== WORK REQUEST ==
Search the data for "label". Each line containing it is to be copied.

Dataset entries
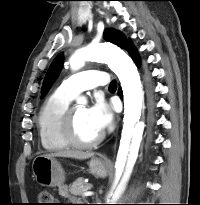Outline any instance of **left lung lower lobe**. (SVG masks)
Segmentation results:
<instances>
[{"label": "left lung lower lobe", "instance_id": "obj_1", "mask_svg": "<svg viewBox=\"0 0 200 205\" xmlns=\"http://www.w3.org/2000/svg\"><path fill=\"white\" fill-rule=\"evenodd\" d=\"M125 50H127L130 54V56L132 57V59L138 63L139 62V59H138V56H137V53H136V50L134 48V46L131 44L130 41H128V43L126 44V46L124 47ZM121 94V92H119ZM153 107V105H152Z\"/></svg>", "mask_w": 200, "mask_h": 205}]
</instances>
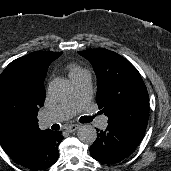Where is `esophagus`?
<instances>
[{
  "mask_svg": "<svg viewBox=\"0 0 171 171\" xmlns=\"http://www.w3.org/2000/svg\"><path fill=\"white\" fill-rule=\"evenodd\" d=\"M80 128V125H78V124H71V125H68L67 127H66V130L68 131V132H73V131H76L77 129H79Z\"/></svg>",
  "mask_w": 171,
  "mask_h": 171,
  "instance_id": "34e87169",
  "label": "esophagus"
}]
</instances>
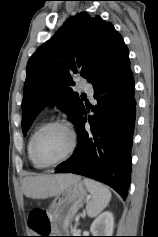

== EXPECTED ANSWER ==
[{"label": "left lung lower lobe", "instance_id": "obj_1", "mask_svg": "<svg viewBox=\"0 0 200 205\" xmlns=\"http://www.w3.org/2000/svg\"><path fill=\"white\" fill-rule=\"evenodd\" d=\"M125 50H127L130 54V56L132 57V59L138 63L139 62V59H138V56H137V53H136V50L134 48V46L131 44L130 41H128V43L126 44V46L124 47ZM121 94V92H119ZM153 107V105H152Z\"/></svg>", "mask_w": 200, "mask_h": 205}]
  "label": "esophagus"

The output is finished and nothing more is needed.